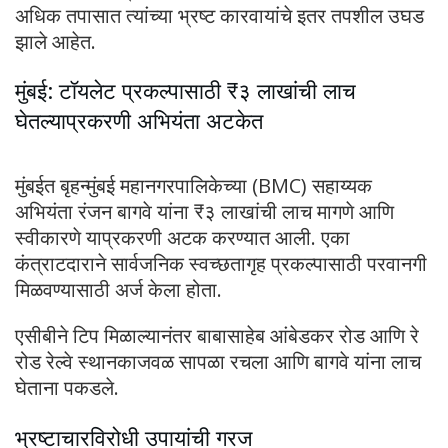
अधिक तपासात त्यांच्या भ्रष्ट कारवायांचे इतर तपशील उघड
झाले आहेत.
मुंबई: टॉयलेट प्रकल्पासाठी ₹३ लाखांची लाच
घेतल्याप्रकरणी अभियंता अटकेत
मुंबईत बृहन्मुंबई महानगरपालिकेच्या (BMC) सहाय्यक
अभियंता रंजन बागवे यांना ₹३ लाखांची लाच मागणे आणि
स्वीकारणे याप्रकरणी अटक करण्यात आली. एका
कंत्राटदाराने सार्वजनिक स्वच्छतागृह प्रकल्पासाठी परवानगी
मिळवण्यासाठी अर्ज केला होता.
एसीबीने टिप मिळाल्यानंतर बाबासाहेब आंबेडकर रोड आणि रे
रोड रेल्वे स्थानकाजवळ सापळा रचला आणि बागवे यांना लाच
घेताना पकडले.
भ्रष्टाचारविरोधी उपायांची गरज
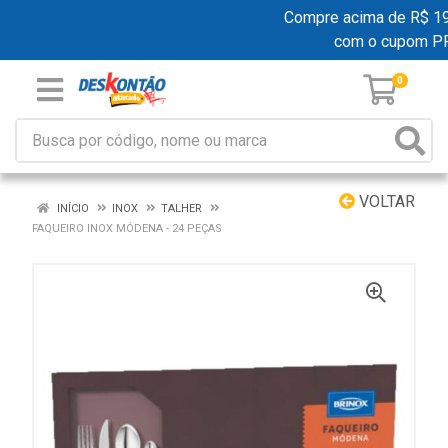
Compre acima de R$ 199,
com o cupom P
0
VOLTAR
INÍCIO
INOX
TALHER
FAQUEIRO INOX MÓDENA - 24 PEÇAS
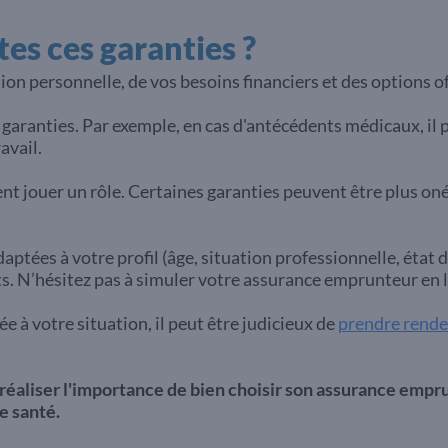
es ces garanties ?
tion personnelle, de vos besoins financiers et des options of
garanties. Par exemple, en cas d'antécédents médicaux, il 
avail.
nt jouer un rôle. Certaines garanties peuvent être plus onér
ptées à votre profil (âge, situation professionnelle, état d
 N’hésitez pas à simuler votre assurance emprunteur en 
ée à votre situation, il peut être judicieux de
prendre rende
 de réaliser l'importance de bien choisir son assurance emp
e santé.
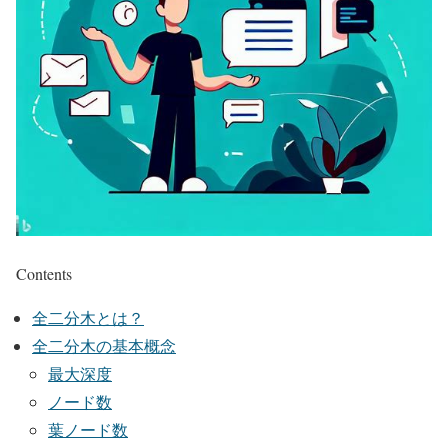
Contents
全二分木とは？
全二分木の基本概念
最大深度
ノード数
葉ノード数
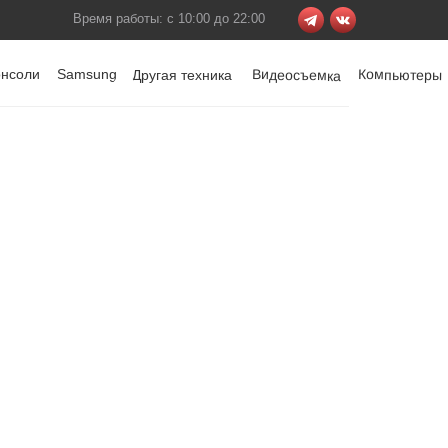
Время работы: с 10:00 до 22:00
онсоли
Samsung
Видеосъемка
Компьютеры
Другая техника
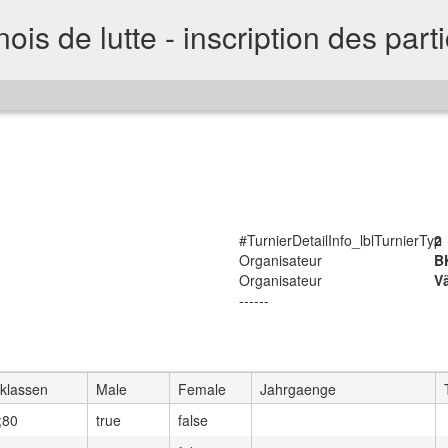
ois de lutte - inscription des part
#TurnierDetailInfo_lblTurnierTyp
2
Organisateur
B
Organisateur
V
------
klassen
Male
Female
Jahrgaenge
;80
true
false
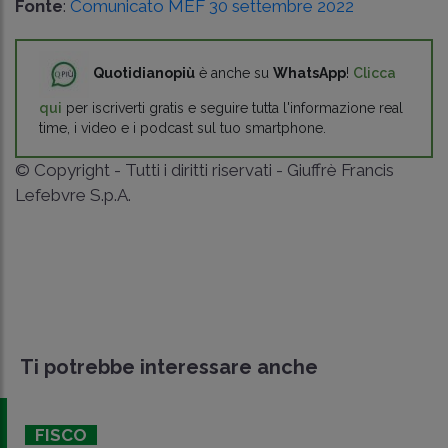
Fonte
:
Comunicato MEF 30 settembre 2022
Quotidianopiù
è anche su
WhatsApp
!
Clicca
qui
per iscriverti gratis e seguire tutta l'informazione real
time, i video e i podcast sul tuo smartphone.
© Copyright - Tutti i diritti riservati - Giuffrè Francis
Lefebvre S.p.A.
Ti potrebbe interessare anche
FISCO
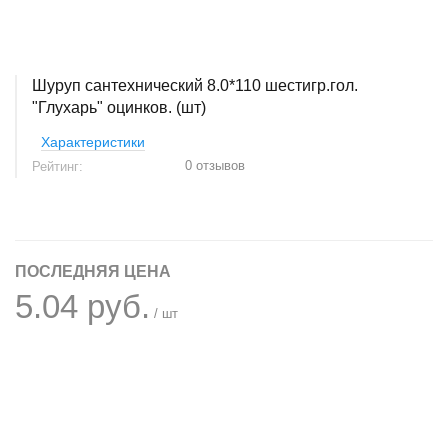
Шуруп сантехнический 8.0*110 шестигр.гол.
"Глухарь" оцинков. (шт)
Характеристики
0 отзывов
Рейтинг:
ПОСЛЕДНЯЯ ЦЕНА
5.04 руб.
/ шт
+
−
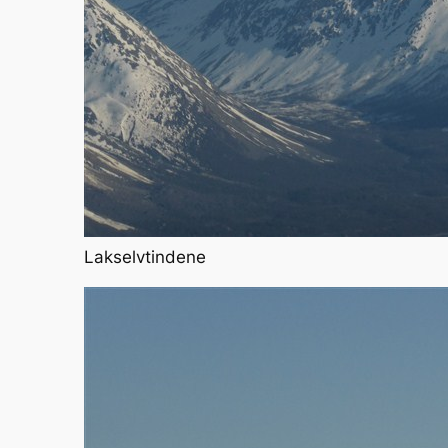
Lakselvtindene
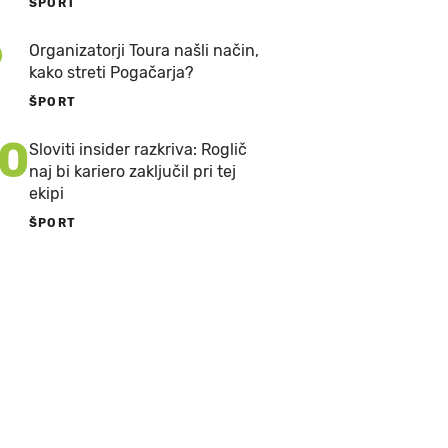
ŠPORT
9
Organizatorji Toura našli način,
kako streti Pogačarja?
ŠPORT
10
Sloviti insider razkriva: Roglič
naj bi kariero zaključil pri tej
ekipi
ŠPORT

--------------------------------------------------

→ **DIRECTIONS**:
Extract, from the listing above, every line where the string "votre" occurs.

→ **FINAL ANSWER**:
ptées à votre profil (âge, situation professionnelle, état d
 N’hésitez pas à simuler votre assurance emprunteur en 
ée à votre situation, il peut être judicieux de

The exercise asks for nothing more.